Alternate Title

Railroad, consumerism, and deep time in nineteenth-century literature

Advisor(s)

Guy J. Rotella

Contributor(s)

Dr. Laura Green, Mary Loeffelholz (1958-)

Date of Award

2010

Date Accepted

1-2010

Degree Grantor

Northeastern University

Degree Level

Ph.D.

Degree Name

Doctor of Philosophy

Department or Academic Unit

College of Arts and Sciences. English Department.

Keywords

consumerism, evolution, geology, railroad

Subject Categories

Railroads in literature, American ficture, English fiction

Disciplines

English Language and Literature

Abstract

The railroad was both the icon of the Industrial Revolution and one of the most significant transformative forces of the nineteenth century. Despite this, as Herbert Sussman suggests, "With few exceptions, during the Victorian period, the machine appears in the minor works of major poets and the major works of minor poets" (2).

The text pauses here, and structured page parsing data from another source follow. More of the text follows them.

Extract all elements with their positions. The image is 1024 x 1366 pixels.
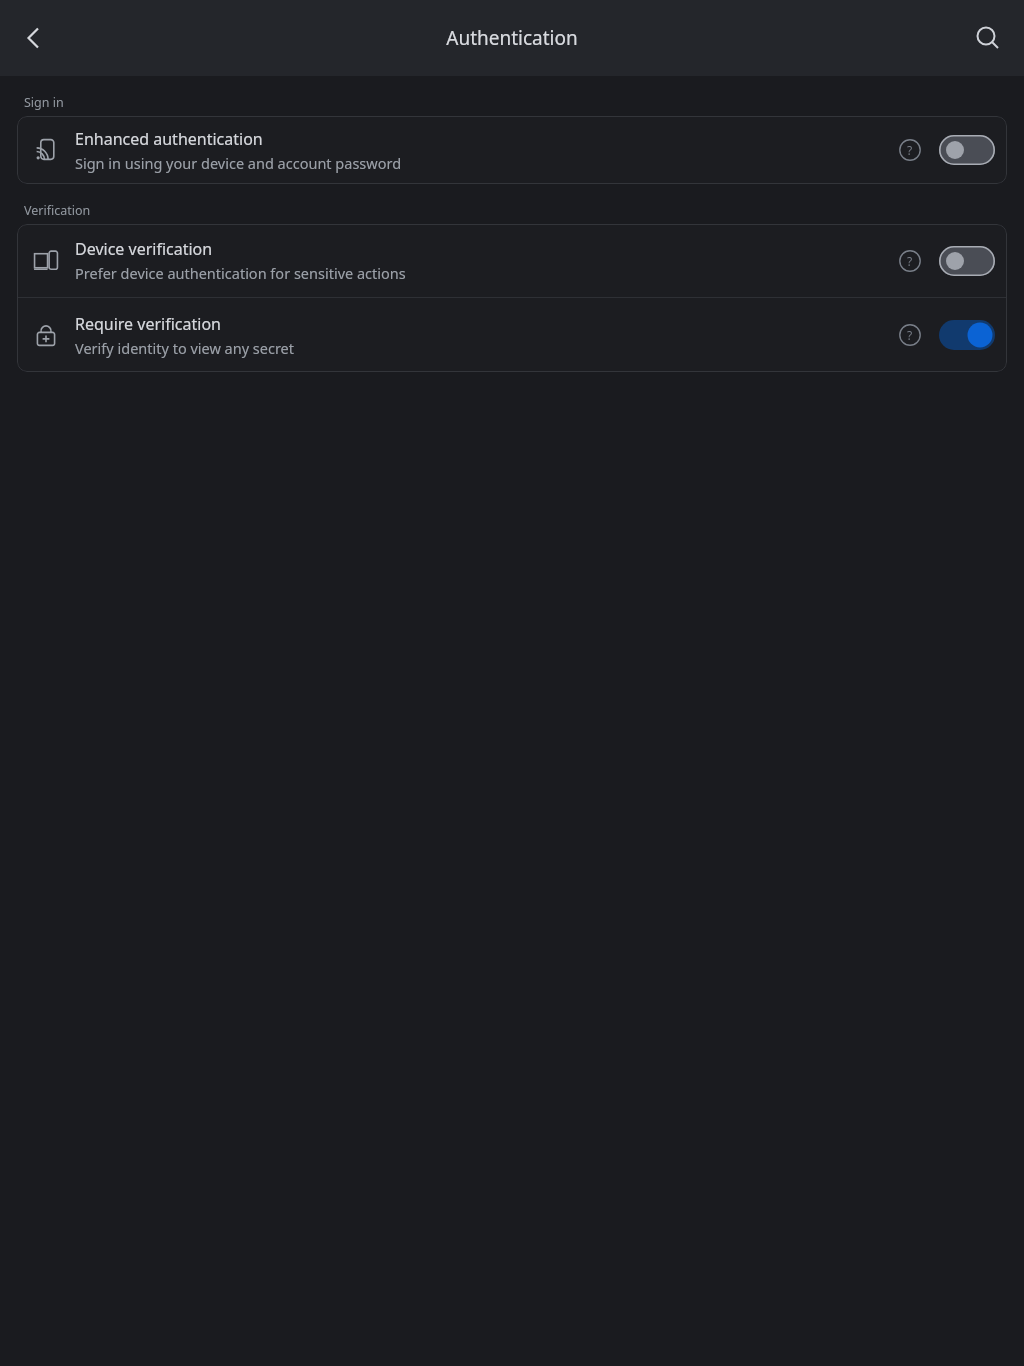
button[interactable]: Device verification (17, 224, 1007, 297)
staticText: Require verification (75, 313, 221, 335)
staticText: ? (907, 142, 913, 158)
button[interactable]: On (939, 320, 995, 350)
staticText: Enhanced authentication (75, 128, 263, 150)
button[interactable]: Back (8, 13, 58, 63)
button[interactable]: Off (939, 246, 995, 276)
staticText: Authentication (446, 25, 578, 51)
button[interactable]: Require verification (17, 298, 1007, 372)
button[interactable]: Help (888, 128, 932, 172)
button[interactable]: Off (939, 135, 995, 165)
staticText: Verify identity to view any secret (75, 338, 295, 358)
button[interactable]: Search (962, 13, 1012, 63)
staticText: Device verification (75, 238, 213, 260)
staticText: Verification (24, 202, 91, 219)
staticText: ? (907, 327, 913, 343)
button[interactable]: Help (888, 313, 932, 357)
button[interactable]: Help (888, 239, 932, 283)
staticText: Prefer device authentication for sensiti… (75, 263, 406, 283)
staticText: ? (907, 253, 913, 269)
button[interactable]: Enhanced authentication (17, 116, 1007, 184)
staticText: Sign in using your device and account pa… (75, 153, 402, 173)
staticText: Sign in (24, 94, 64, 111)
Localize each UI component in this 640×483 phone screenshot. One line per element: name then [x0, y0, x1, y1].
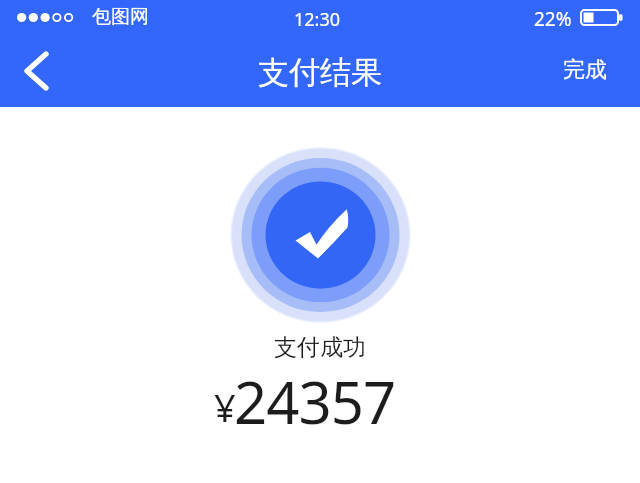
staticText: 支付成功: [0, 333, 640, 362]
button[interactable]: Back: [12, 45, 62, 97]
staticText: 支付结果: [0, 53, 640, 92]
staticText: 包图网: [92, 5, 149, 29]
button[interactable]: 完成: [549, 48, 621, 92]
staticText: ¥: [214, 381, 236, 433]
staticText: 24357: [234, 362, 396, 441]
staticText: 12:30: [0, 7, 637, 32]
other: Payment successful: [229, 147, 412, 323]
staticText: 22%: [534, 6, 572, 32]
staticText: 完成: [563, 56, 607, 84]
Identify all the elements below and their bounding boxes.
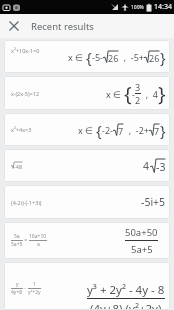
staticText: 26	[149, 52, 160, 64]
staticText: }	[158, 80, 166, 107]
staticText: 14:34	[154, 2, 172, 12]
staticText: ×	[23, 237, 29, 244]
button[interactable]: x²+10x-1=0	[4, 40, 170, 73]
staticText: 10a+10	[29, 233, 47, 240]
staticText: a	[37, 241, 40, 248]
staticText: x ∈	[68, 51, 86, 63]
staticText: (4y+8)·(y²+2y)	[90, 301, 162, 310]
staticText: }	[160, 120, 166, 140]
staticText: 7	[154, 125, 160, 137]
staticText: Recent results	[31, 20, 94, 33]
staticText: -48	[14, 163, 23, 170]
staticText: -2-	[102, 124, 113, 136]
staticText: {	[86, 47, 92, 67]
staticText: 5a	[14, 233, 20, 240]
button[interactable]: y	[4, 262, 170, 310]
staticText: x²+4x=3	[11, 126, 32, 133]
staticText: 5a+5	[131, 243, 153, 256]
button[interactable]: (4-2i)-(-1+3i)	[4, 185, 170, 219]
staticText: (4-2i)-(-1+3i)	[11, 199, 42, 206]
staticText: x²+10x-1=0	[11, 47, 40, 54]
staticText: y³ + 2y² - 4y - 8	[87, 282, 165, 298]
staticText: }	[160, 47, 166, 67]
staticText: x·(2x-5)=12	[11, 90, 40, 97]
staticText: 26	[108, 52, 119, 64]
staticText: 5a+5	[11, 241, 23, 248]
staticText: -	[23, 285, 28, 292]
staticText: , -5+	[119, 51, 144, 63]
staticText: y	[16, 281, 19, 288]
staticText: y²+2y	[28, 289, 41, 296]
staticText: -3	[156, 160, 166, 174]
staticText: 100%	[131, 4, 144, 11]
button[interactable]: x²+4x=3	[4, 113, 170, 146]
button[interactable]: 5a	[4, 222, 170, 259]
staticText: x ∈	[106, 88, 124, 100]
staticText: -5-	[92, 51, 103, 63]
staticText: 2	[135, 94, 141, 106]
staticText: -5i+5	[141, 195, 166, 209]
staticText: 4y+8	[11, 289, 23, 296]
staticText: 1	[33, 281, 36, 288]
staticText: , -2+	[124, 124, 149, 136]
button[interactable]	[0, 14, 28, 38]
staticText: x ∈	[78, 124, 96, 136]
button[interactable]: -48	[4, 149, 170, 182]
staticText: 4	[143, 159, 150, 173]
staticText: -	[132, 88, 135, 100]
button[interactable]: x·(2x-5)=12	[4, 76, 170, 110]
staticText: {	[124, 80, 132, 107]
staticText: 7	[118, 125, 124, 137]
staticText: 50a+50	[125, 226, 158, 239]
staticText: , 4	[141, 88, 158, 100]
staticText: 3	[135, 81, 141, 93]
staticText: {	[96, 120, 102, 140]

The same can be said of prose writers. This study examines four major prose works, two written by American authors and two by British writers, in which the railroad plays more than a minor role: Walden by Henry David Thoreau, Dombey and Son by Charles Dickens, Middlemarch by George Eliot, and Sister Carrie by Theodore Dreiser. These works represent the railroad at different stages of development. Middlemarch (1871) is set at the moment when the railroad is poised to appear on the Midlands landscape. Walden and Dombey and Son were both written within the first two decades of the train's appearance, a time period when the far-reaching effects of this new technology were first being registered. Dreiser set Sister Carrie (1900) in the mid 1890s, shortly before the automobile and the aircraft will overshadow the train as the dominant means of transportation. Despite this time spread, all four works engage with similar issues related to the train: the rise of consumerism, the disconnection of producers from consumers, the re-evaluation of self as consumer, as cargo, and as one of the masses, and the disconnections from origins that result from these circumstances. Concomitant with the public debut of the railroad was the publication of Charles Lyell's Principles of Geology, which had far reaching effects on epistemologies and metaphysical beliefs. At the moment that the train was said to be annihilating time and space, Lyell's evidence was suggesting that the earth was much older than previously believed--millions rather than thousands of years old--and that the evidence showed geological processes to be slow and uniform over deep time rather than quick and catastrophic, as the Bible suggests. This study analyzes the interpenetration of these forces and the issues that arise from them within these works.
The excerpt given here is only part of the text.